I’m an intern at a small publishing company, and I’ve been tasked with finding out the cost of each product to ultimately create a costing model and to calculate profitability of each product. We have a large number of products, and each product takes some amount of money to initially create (graphics for the cover, paying editorial staff, etc.). This is a one-time cost. Then there are costs to actually print/distribute the books. For example, book 1 costs $20,000 to initially create and costs $10 per unit to manufacture. My question is: how do I allocate (or account for) this initial one-time fixed cost in the final per unit cost of the product? Everything I read online assumes that you know the number of units sold (or will sell) when figuring out the costs per product. However, since we don’t know how much each product/book will sell, I don’t know to figure these initial costs into the costing model. Thanks!

# Allocating fixed costs when unsure about how much product will be sold

## Answers

In nearly every case you won't actually know the final number of units sold. You'll have to determine a "planned" volume to arrive at the allocation for the model purposes. Fixed costs are typically allocated this way and then trued up quarterly/yearly with actual volumes.

Ron - I too work in FPA and I'm having trouble convincing a controller that we need to wait until year end to trueup to actuals.
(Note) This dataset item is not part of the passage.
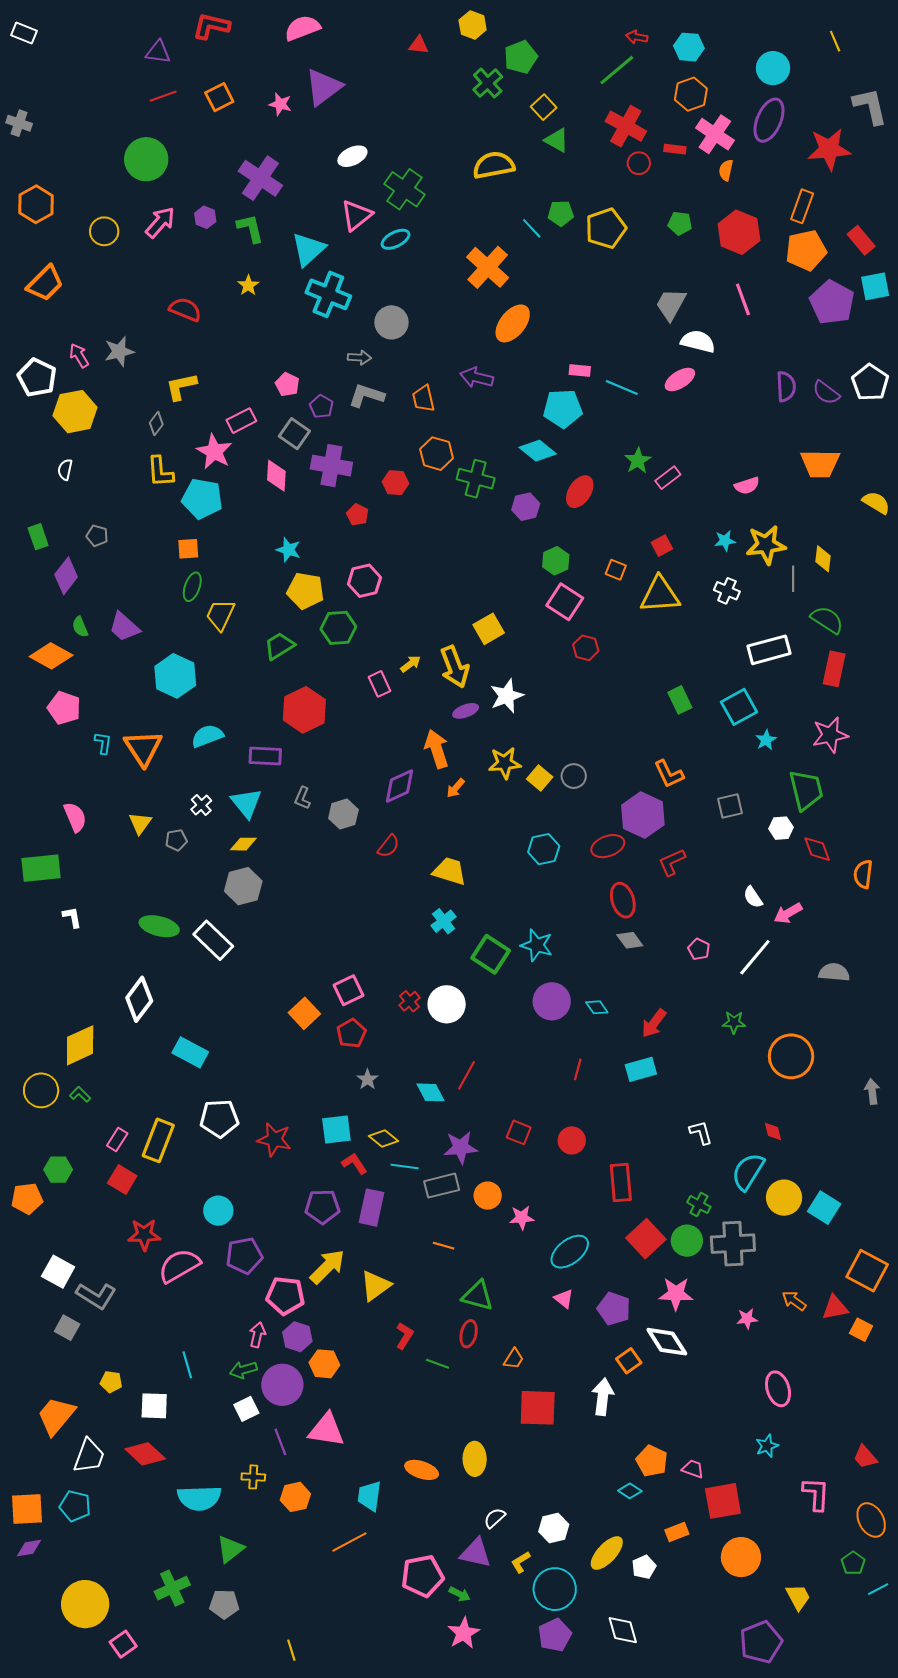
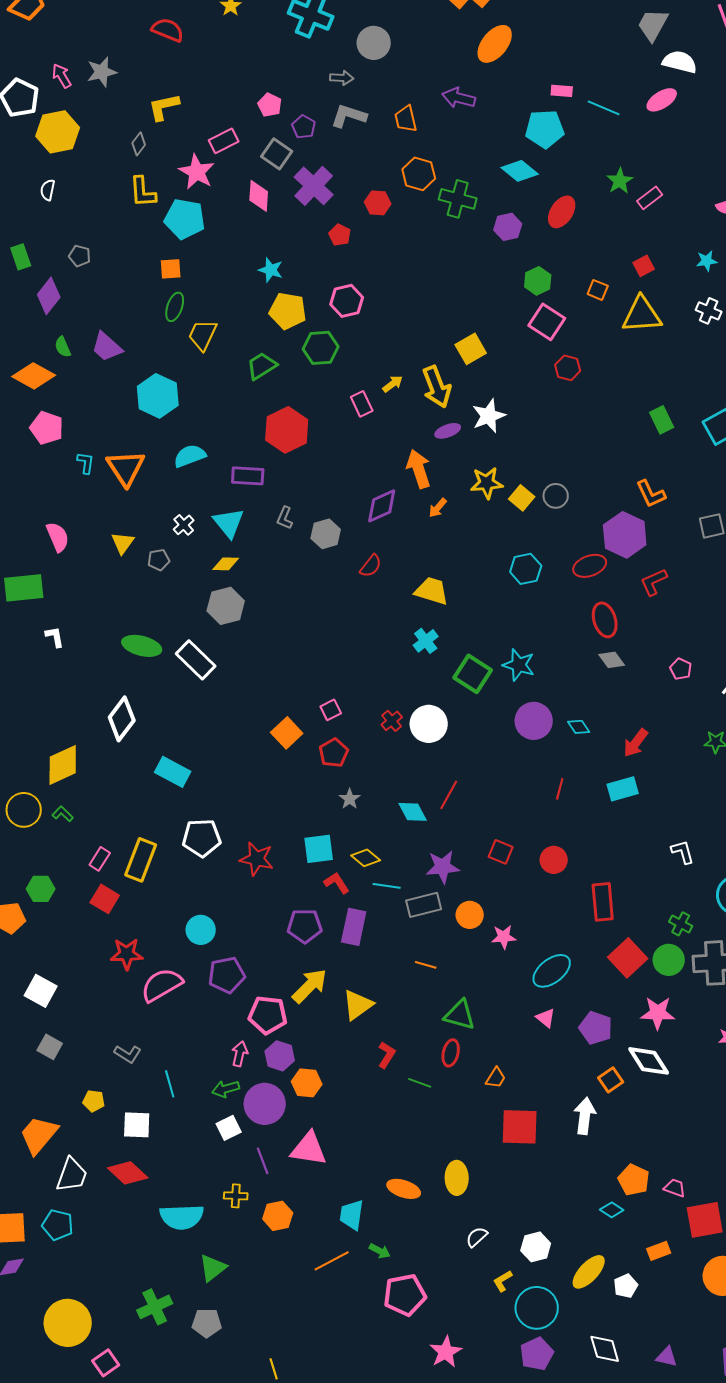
purple cross: (331, 466) -> (314, 186), turned 33
pink square: (348, 990) -> (331, 710), size x0.7
gray L-shape: (96, 1296) -> (128, 1054), moved, size x0.7
purple triangle: (476, 1553) -> (667, 1357), moved, size x0.7
green arrow: (460, 1594) -> (380, 1251), moved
Can you provide any more support, literature, guidance as to why we shouldn't true up every month.

My thought is that many of these 'variances' should wash out over the year and by trueing up you're actually creating more variances to explain month/month.

When must we true up quarterly vs yearly?

Thanks,

Ryan

Therefore, your budget must be built bottom up, i.e. # of budgeted units sold times budgeted sales price per unit = Budgeted Sales.

# of budgeted unit sold times budgeted cost per unit = Cost of Sales.

This way, you can calculate the total Gross profit variance between Budget and Actual, and break it down between "price/cost variances and volume variances.